10. LIQUIDATION OF THE ASSOCIATION
a. The Association may be liquidated at a General Meeting by the majority of Members present, provided thirty (30) days notice of motion has been given to all Members through a special newsletter. A quorum must be present. Proxy votes will be allowed in writing by a singular postal vote (hard copy or email) submitted no later than ten days prior to the General Meeting. Votes to be sent to a nominated person/scrutineer. Any winding up resolution must be confirmed at a second general meeting, called not less than thirty (30) days after the first meeting, to pass a resolution confirming the earlier decision to wind up the Association. At the second meeting the confirming resolution will be passed if approved by a simple majority of all valid votes cast by the Members voting in person. If the confirming resolution is lost, then the earlier resolution shall lapse. If the confirming resolution is passed, the Members shall appoint one or more liquidators to wind up the Association.
b. In the event if the Association being liquidated surplus assts after payment of all costs, debts and liabilities of the Association shall be distributed to a charitable purpose within New Zealand.
11. THE SEAL
The Common Seal of the Association shall be in the custody of the President. Two Members of the Committee shall be present with the President when it is used.
12. CONSTITUTIONAL AMENDMENTS
a. The whole or part of this constitution may be added to, amended or rescinded at any General Meeting, provided that notice of the motion has been given in writing to all Members at least thirty (30) days prior to the General Meeting. A quorum must be present and the motion passed by two-thirds majority.
b. Every such notice shall set out in full the proposed amendment.
c. Duplicate copies of every amendment shall forthwith be delivered to the Registrar in accordance with the requirements of the Incorporated Societies Act 1908.
d. Provided always that any such addition, amendment or recision shall be valid and effective if, and only if, it does not affect or detract from the exclusively charitable nature of the Society.
13. NEW ZEALAND SYMPOSIA
All documentation, contracts and seeding money will be held in trust by the Association to enable consistency and support for all future Symposia. Upon the future Symposia Committee agreeing to any conditions imposed by Aotearoa Quilters, Aotearoa Quilters will pass on base documents, seeding money, contracts, timetables and other information to future Symposia Committees to enable them to easily deliver future Symposia.
a. The registered office of the Association shall be the address of the current treasurer.
b. The accounts of the Association shall be audited by an auditor to be appointed each year at the Annual General Meeting.
c. Any notice of motion for Constitutional Amendments or dissolution must be moved and seconded, and be put in writing to the Executive to be recorded in the minutes.

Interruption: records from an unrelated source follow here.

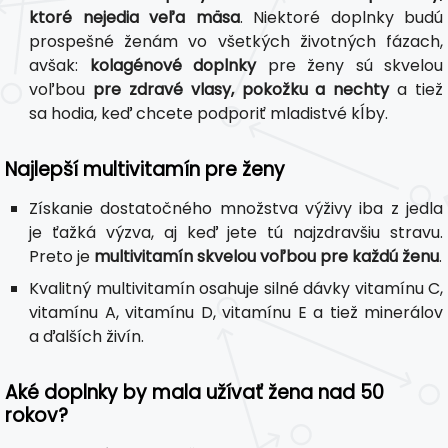
ktoré nejedia veľa mäsa
. Niektoré doplnky budú
prospešné ženám vo všetkých životných fázach,
avšak:
kolagénové doplnky
pre ženy sú skvelou
voľbou
pre zdravé vlasy, pokožku a nechty
a tiež
sa hodia, keď chcete podporiť mladistvé kĺby.
Najlepší multivitamín pre ženy
Získanie dostatočného množstva výživy iba z jedla
je ťažká výzva, aj keď jete tú najzdravšiu stravu.
Preto je
multivitamín skvelou voľbou pre každú ženu
.
Kvalitný multivitamín osahuje silné dávky vitamínu C,
vitamínu A, vitamínu D, vitamínu E a tiež minerálov
a ďalších živín.
Aké doplnky by mala užívať žena nad 50
rokov?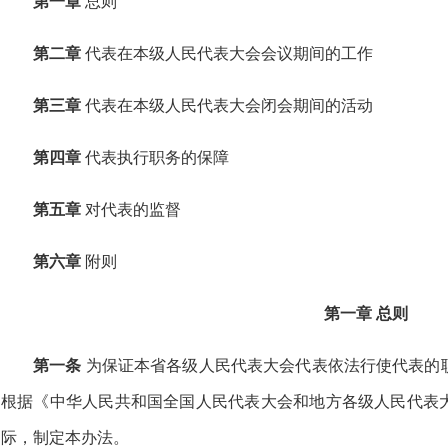
第一章
总则
第二章
代表在本级人民代表大会会议期间的工作
第三章
代表在本级人民代表大会闭会期间的活动
第四章
代表执行职务的保障
第五章
对代表的监督
第六章
附则
第一章 总则
第一条
为保证本省各级人民代表大会代表依法行使代表的
根据《中华人民共和国全国人民代表大会和地方各级人民代表
际，制定本办法。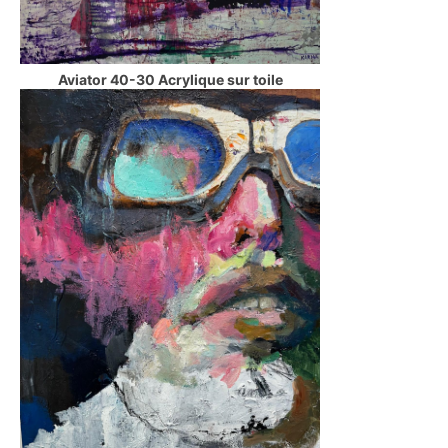
Aviator 40-30 Acrylique sur toile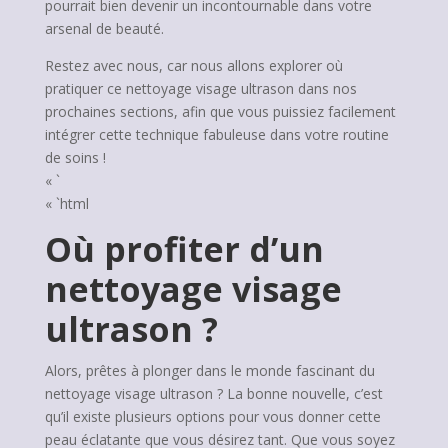
pourrait bien devenir un incontournable dans votre
arsenal de beauté.
Restez avec nous, car nous allons explorer où
pratiquer ce nettoyage visage ultrason dans nos
prochaines sections, afin que vous puissiez facilement
intégrer cette technique fabuleuse dans votre routine
de soins !
« `
« `html
Où profiter d’un
nettoyage visage
ultrason ?
Alors, prêtes à plonger dans le monde fascinant du
nettoyage visage ultrason ? La bonne nouvelle, c’est
qu’il existe plusieurs options pour vous donner cette
peau éclatante que vous désirez tant. Que vous soyez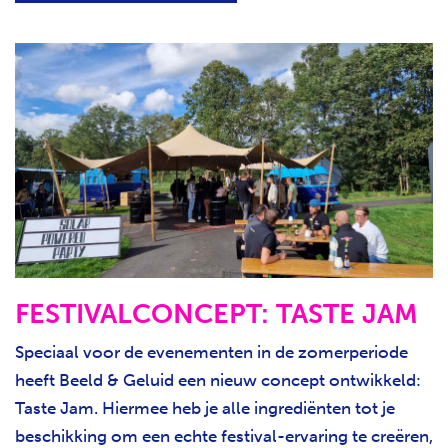
FESTIVALCONCEPT: TASTE JAM
Speciaal voor de evenementen in de zomerperiode
heeft Beeld & Geluid een nieuw concept ontwikkeld:
Taste Jam. Hiermee heb je alle ingrediënten tot je
beschikking om een echte festival-ervaring te creëren,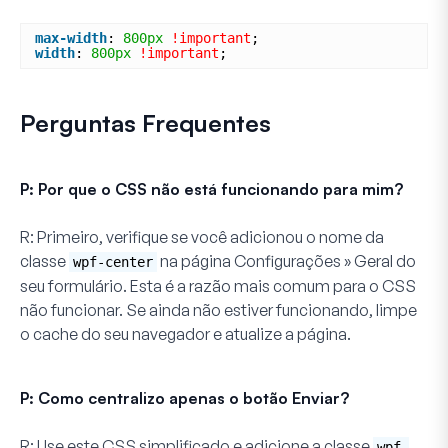
max-width
: 
800px
!important
;
width
: 
800px
!important
;
Perguntas Frequentes
P: Por que o CSS não está funcionando para mim?
R:
Primeiro, verifique se você adicionou o nome da
classe
na página
Configurações » Geral
do
wpf-center
seu formulário. Esta é a razão mais comum para o CSS
não funcionar. Se ainda não estiver funcionando, limpe
o cache do seu navegador e atualize a página.
P: Como centralizo apenas o botão Enviar?
R:
Use este CSS simplificado e adicione a classe
wpf-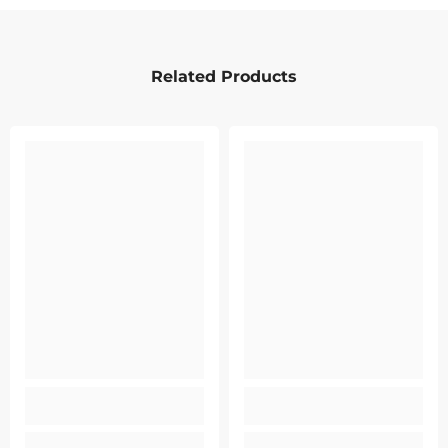
Related Products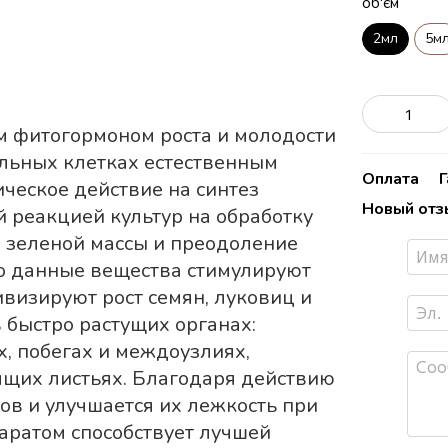
об'єм
2мл
5м
м фитогормоном роста и молодости
ельных клетках естественным
Оплата
ческое действие на синтез
Новый отз
 реакцией культур на обработку
а зеленой массы и преодоление
о данные вещества стимулируют
ивизируют рост семян, луковиц и
 быстро растущих органах:
, побегах и междоузлиях,
щих листьях. Благодаря действию
ов и улучшается их лежкость при
аратом способствует лучшей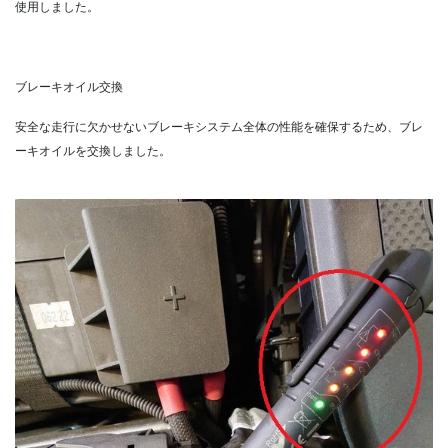
使用しました。
ブレーキオイル交換
安全な走行に欠かせないブレーキシステム全体の性能を確保するため、ブレ
ーキオイルを交換しました。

d. The constitution shall be available for inspection by any financial Member of the Association at any General Meeting or with any written request.
e. Every dispute between a Member under this Constitution and the Association or its officers shall be decided by the Committee and the decision shall be binding.
f. In the interpretation of the Constitution the decision of the committee shall final and binding.
The change of Name to Aotearoa Quilters National Association of New Zealand Incorporated was approved at the 17th Annual General Meeting held in Hamilton on 10 September 2011.